Laetoli footprints (Introduction)

by dhw, Tuesday, April 13, 2010, 19:05 (5147 days ago) @ xeno6696

MATT: With what we DO know about the universe, if God exists and is a concentrated being of some sort, meaning, at some point in its continuity it can be said to possess planning and a long memory--then it is clear that he had no discrete goal with life on earth. It either didn't know what it was really doing (just tinkering) or it knew everything in advance.-If it knew everything in advance, then there's a great deal of things it either decided not to care about (our comfort being one of them) or he deliberately made them "wrongly." If its the first, why should we care back? If its the second, well, still--why should we care at all?
 
If someone claims intelligence, tell me about this intelligence, please!-There's no difference between us here. If God doesn't care about us, why should we care about him? But if our object is to find out the "truth" about how we got here, the nature of God can only come after the existence of God. That, if I've understood David correctly, is the point he has been trying to make: 1) Life's complexity = the result of intelligence. 2) We have no way of knowing the nature of that intelligence. My rider to that would be that at least we can speculate, based on the evidence of Life on Earth.-I asked you to name any human design that would not eventually break down, and I went on to say "that is the very nature of everything in the physical world that we know." You answered "Mathematics". I had actually meant a material design ... machinery, buildings, gadgets etc. ... because you were attacking the design of us as physical beings. Nice answer, though! (Literature and music would be two more for your list. Sadly, art and sculpture are more vulnerable.)-Putting on my sceptic's hat, I challenged your statement that only the Big Bang (as opposed to life) "smacks of intense planning and foresight". In your response you argue against David's belief that our universe is fine-tuned for life, and you say an infinite number of universes would solve the problem, as we would be guaranteed to get one like ours.
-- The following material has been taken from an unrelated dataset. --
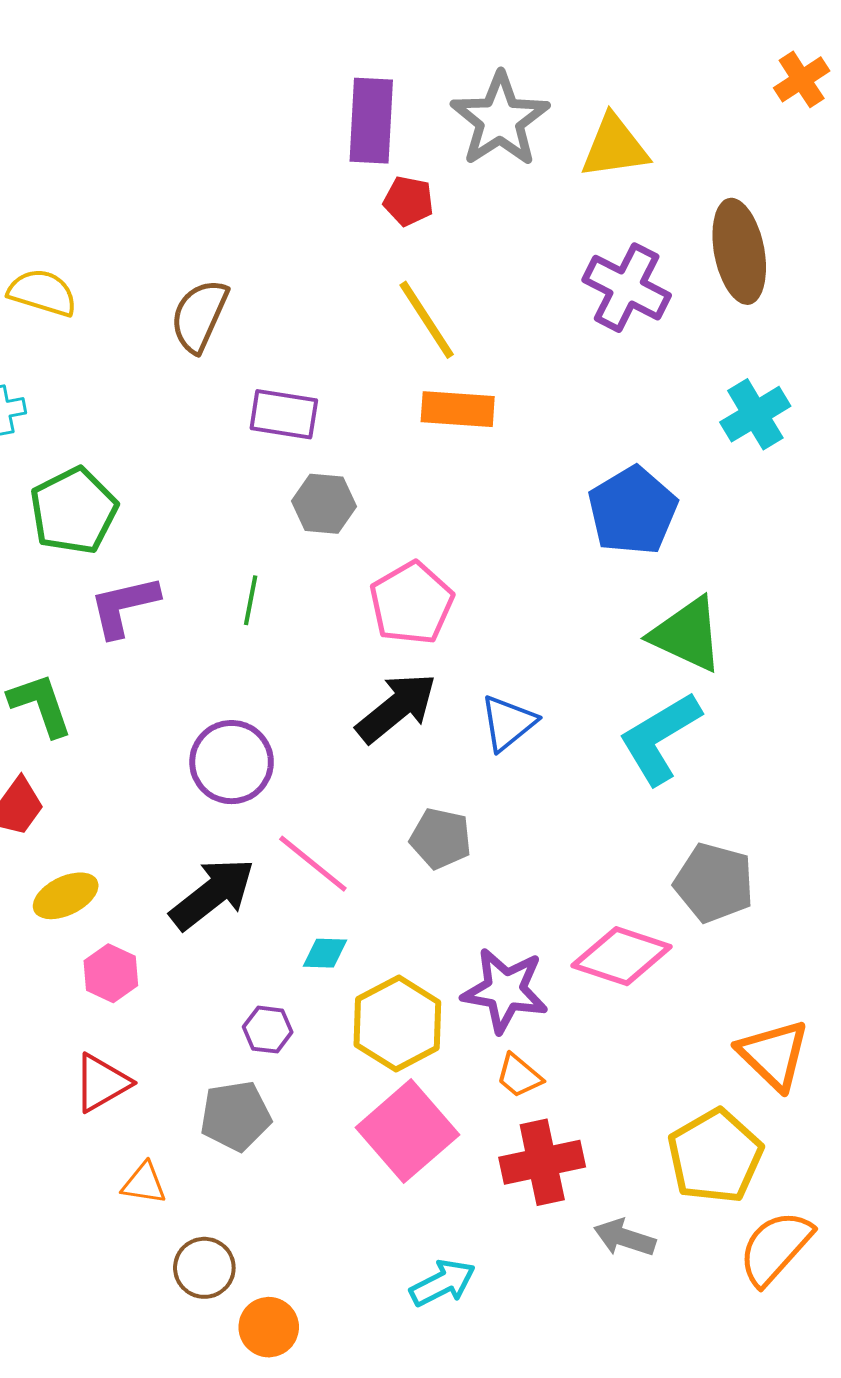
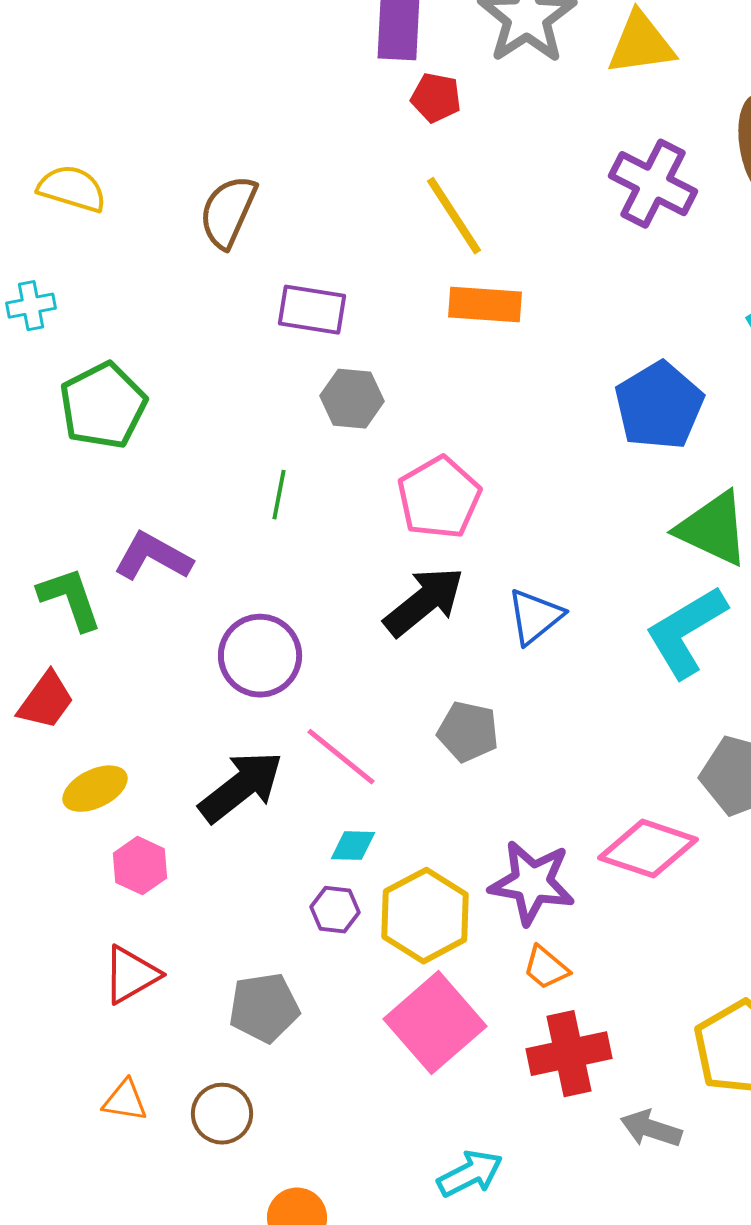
purple L-shape: (124, 606) -> (153, 557), moved, turned 42
purple hexagon: (268, 1030) -> (335, 910), moved
orange triangle: (144, 1183) -> (125, 1101), moved
brown circle: (204, 1268) -> (222, 1114), moved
How does this support the possible planning and foresight behind the Big Bang? Many physicists argue that the bang was the beginning of the universe and of time ... i.e. there was nothing before it. If that theory is correct, and since planning and foresight can only come before an event, again how could there have been even a "smack" of it? If anything, I'd have thought your only argument for planning and foresight would be the same as David's: that the universe IS fine-tuned. Maybe I've missed something in your line of thought here.